Try it —
Every line below that holds the word "entre" counts once; please tally them and give only the total.

(Stored items)
•••

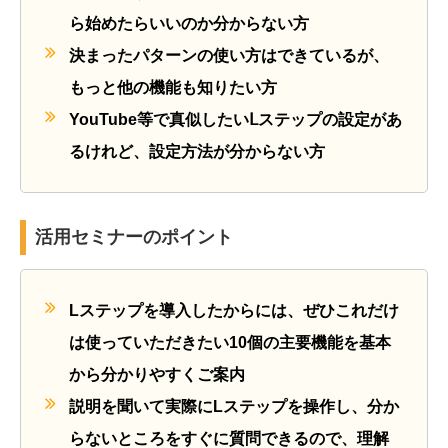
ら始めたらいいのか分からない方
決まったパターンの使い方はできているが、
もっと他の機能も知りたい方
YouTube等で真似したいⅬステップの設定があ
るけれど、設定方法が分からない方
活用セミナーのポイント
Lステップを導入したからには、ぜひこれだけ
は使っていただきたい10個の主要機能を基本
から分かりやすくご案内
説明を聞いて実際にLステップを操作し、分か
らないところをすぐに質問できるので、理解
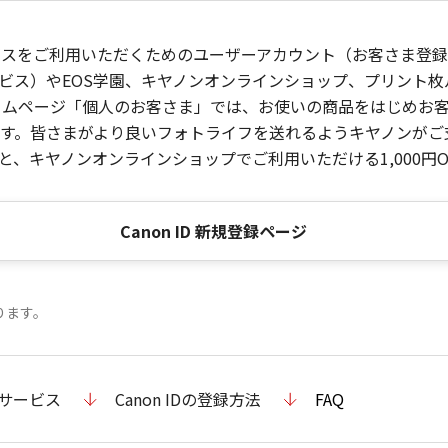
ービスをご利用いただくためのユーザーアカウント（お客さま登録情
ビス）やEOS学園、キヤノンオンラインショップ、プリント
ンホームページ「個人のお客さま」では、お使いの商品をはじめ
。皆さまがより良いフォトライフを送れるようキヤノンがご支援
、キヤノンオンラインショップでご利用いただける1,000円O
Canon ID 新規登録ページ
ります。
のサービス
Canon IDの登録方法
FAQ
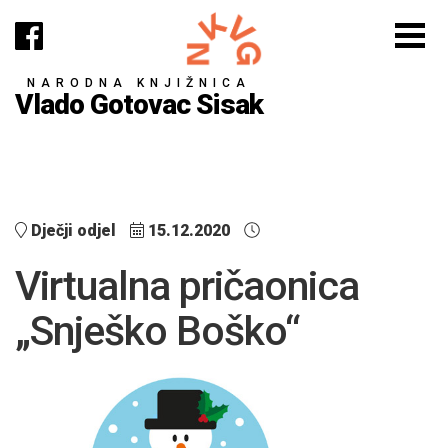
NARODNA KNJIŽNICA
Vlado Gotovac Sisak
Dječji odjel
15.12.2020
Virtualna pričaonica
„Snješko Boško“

•••

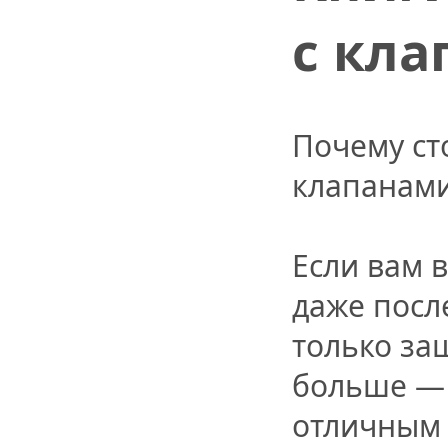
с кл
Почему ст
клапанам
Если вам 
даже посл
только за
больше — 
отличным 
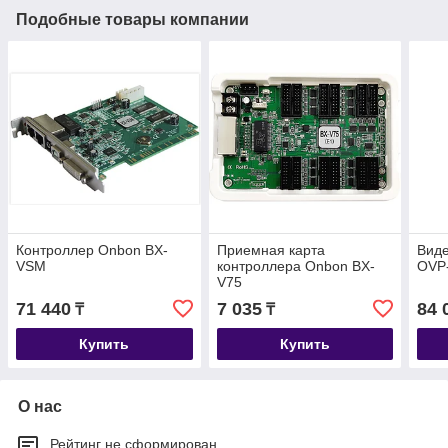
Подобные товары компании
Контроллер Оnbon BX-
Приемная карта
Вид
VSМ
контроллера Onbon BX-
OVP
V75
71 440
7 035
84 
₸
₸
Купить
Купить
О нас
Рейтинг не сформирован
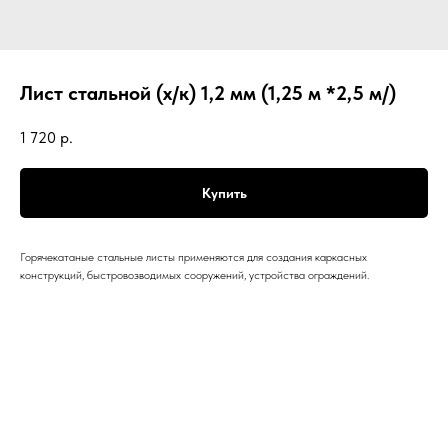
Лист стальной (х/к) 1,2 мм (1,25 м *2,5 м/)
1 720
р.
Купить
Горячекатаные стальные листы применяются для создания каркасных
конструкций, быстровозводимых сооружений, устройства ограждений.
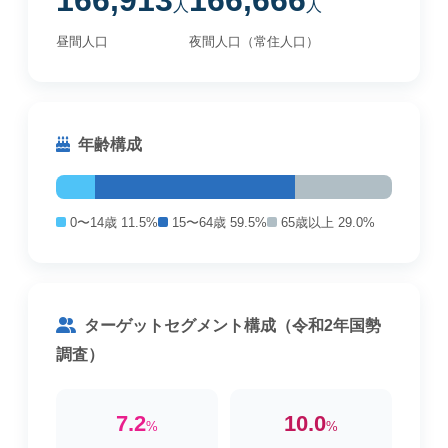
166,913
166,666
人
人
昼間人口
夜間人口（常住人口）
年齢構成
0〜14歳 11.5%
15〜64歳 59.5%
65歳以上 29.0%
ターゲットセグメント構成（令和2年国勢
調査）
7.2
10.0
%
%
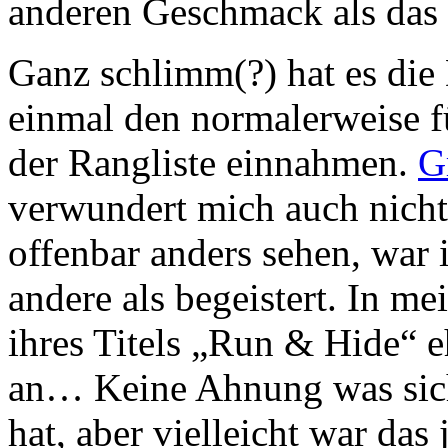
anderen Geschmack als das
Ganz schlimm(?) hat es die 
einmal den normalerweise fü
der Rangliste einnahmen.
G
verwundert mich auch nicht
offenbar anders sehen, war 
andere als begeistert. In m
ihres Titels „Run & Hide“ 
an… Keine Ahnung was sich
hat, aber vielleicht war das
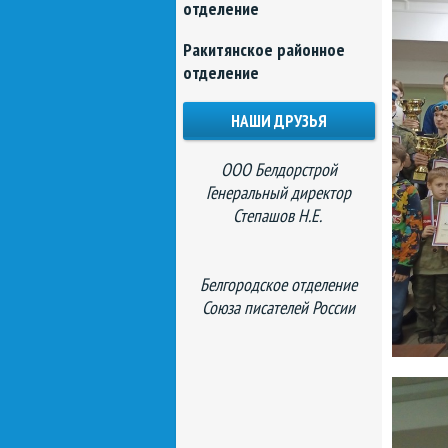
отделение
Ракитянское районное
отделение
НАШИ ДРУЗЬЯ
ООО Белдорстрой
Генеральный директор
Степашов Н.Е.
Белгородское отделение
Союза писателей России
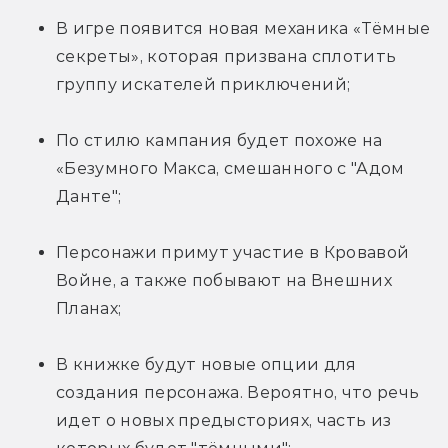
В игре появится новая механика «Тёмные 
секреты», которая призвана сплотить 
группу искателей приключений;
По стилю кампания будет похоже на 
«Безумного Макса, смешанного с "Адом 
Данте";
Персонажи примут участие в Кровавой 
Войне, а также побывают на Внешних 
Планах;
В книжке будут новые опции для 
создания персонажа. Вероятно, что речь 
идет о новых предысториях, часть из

•••

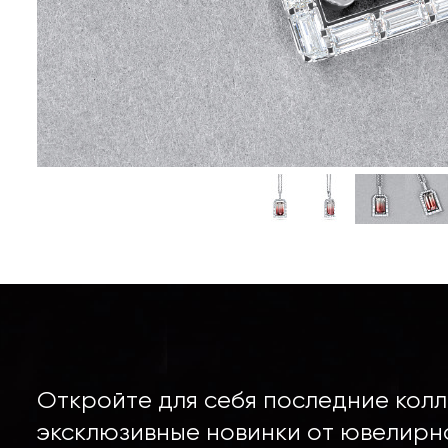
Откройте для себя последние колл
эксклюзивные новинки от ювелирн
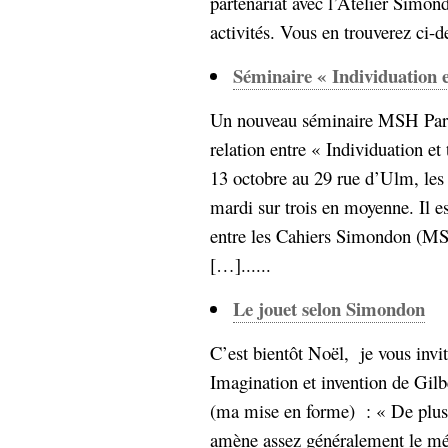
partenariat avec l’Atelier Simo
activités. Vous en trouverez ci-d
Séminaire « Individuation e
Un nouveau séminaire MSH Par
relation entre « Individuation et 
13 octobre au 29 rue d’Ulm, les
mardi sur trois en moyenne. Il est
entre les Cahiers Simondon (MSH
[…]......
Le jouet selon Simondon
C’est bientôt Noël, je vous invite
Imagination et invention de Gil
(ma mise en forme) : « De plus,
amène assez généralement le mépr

•••

Solved problem —
2